Cultural Heritage Administrator
- In office 31 August 2018 – 23 December 2020
- President: Moon Jae-in
- Minister: Park Yang-woo
- Preceded by: Kim Jong-jin
- Succeeded by: Kim Hyun-mo

Personal details
- Born: 29 March 1961 (age 65) Seoul, South Korea
- Education: Korea University Sungshin Women's University

= Chung Jae-suk =

South Korean journalist

Chung Jae-suk (born 29 March 1961) is a South Korean journalist served as the administrator of Cultural Heritage Administration under President Moon Jae-in from 2018 to 2020. She is the first journalist and third woman to lead the organisation.

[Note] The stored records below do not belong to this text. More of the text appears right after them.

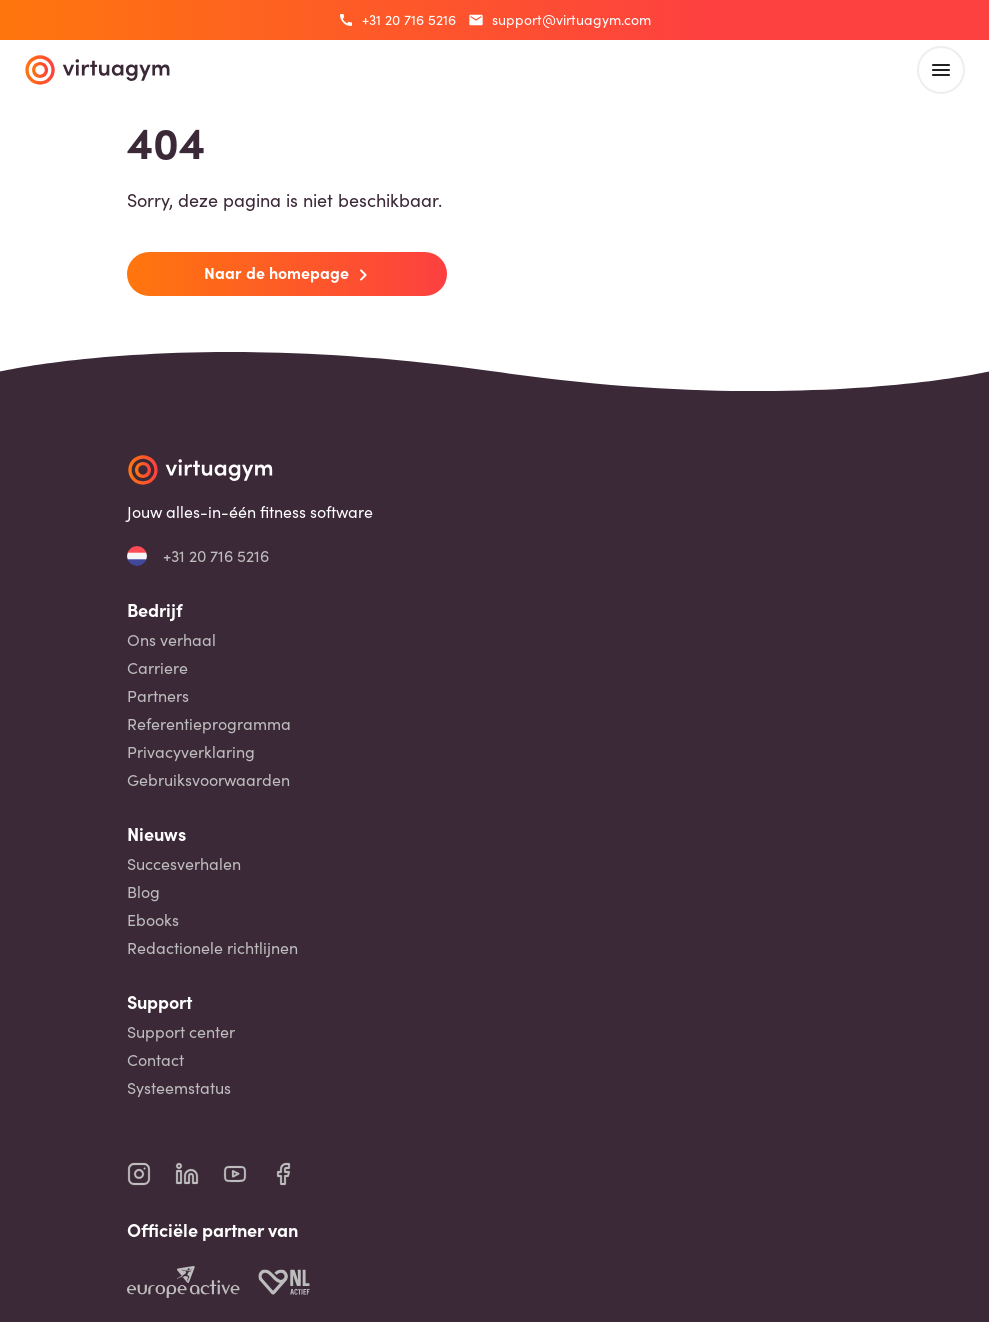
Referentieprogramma (209, 724)
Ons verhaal (171, 640)
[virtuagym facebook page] (295, 1174)
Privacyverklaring (191, 752)
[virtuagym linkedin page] (199, 1174)
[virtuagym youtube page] (247, 1174)
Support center (181, 1032)
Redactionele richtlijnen (212, 948)
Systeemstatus (179, 1088)
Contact (155, 1060)
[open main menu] (941, 70)
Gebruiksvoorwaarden (208, 780)
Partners (158, 696)
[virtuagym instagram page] (151, 1174)
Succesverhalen (184, 864)
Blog (143, 892)
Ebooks (153, 920)
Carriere (157, 668)
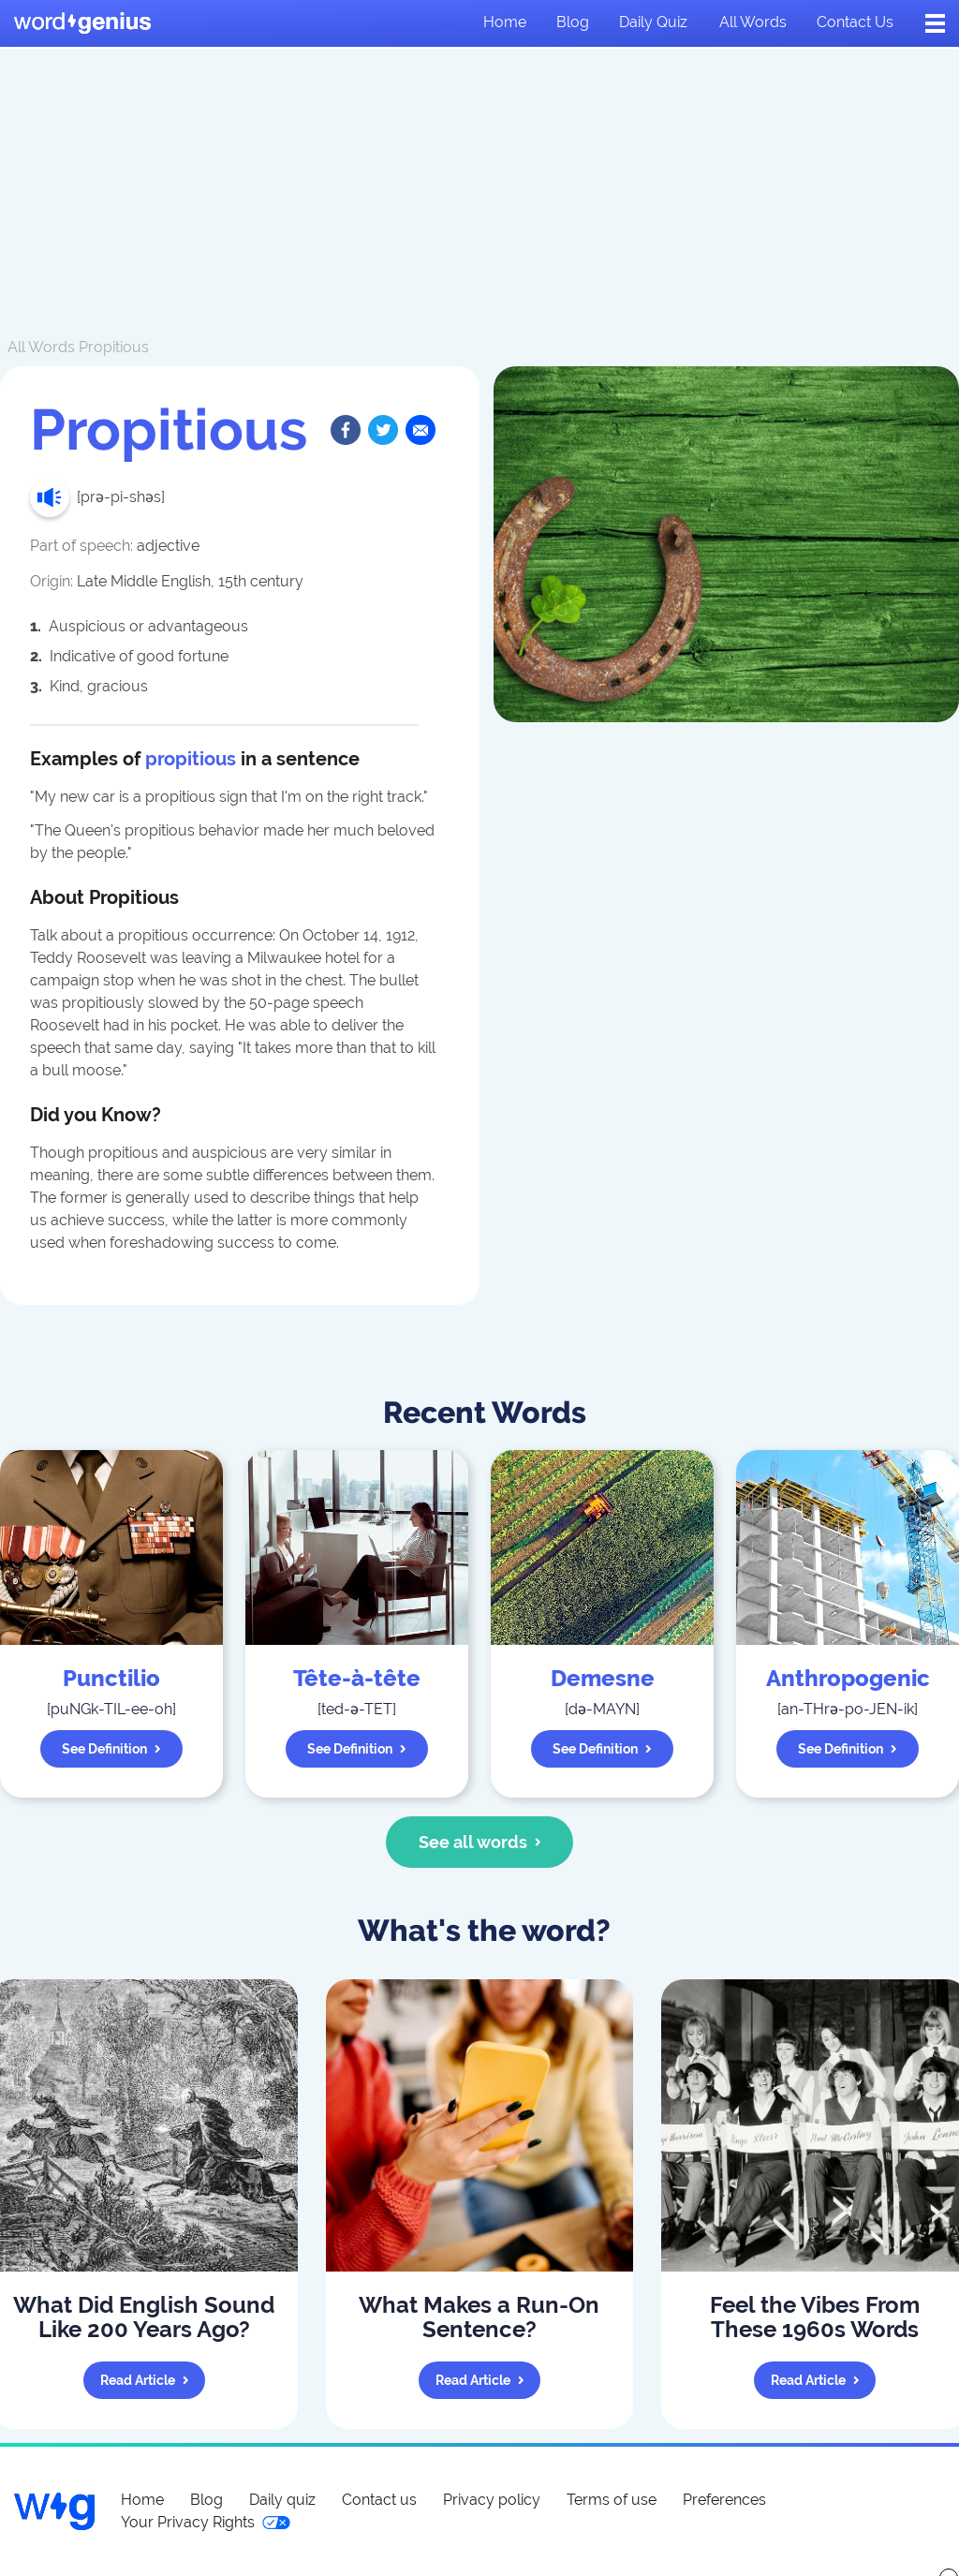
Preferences (724, 2500)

She graduated from Korea University with bachelor's degree in education in 1985 and completed postgraduate programme in Arts history from Sungshin Women's University in 1987.

Since 1988 she has worked over thirty years as a journalist mostly at culture-and-arts-related department of several newspapers from Seoul Economic Daily and The Hankyoreh to JoongAng Ilbo and JTBC cable TV broadcaster.

Before resigning for CHA administrator, Chung served as a board member of Korea National Contemporary Dance Company which is managed by the CHA's parent organisation, Ministry of Culture, Sports and Tourism, from 2013 as well as a member of CHA's Royal Palaces and Tombs Utilization Review Committee from 2014.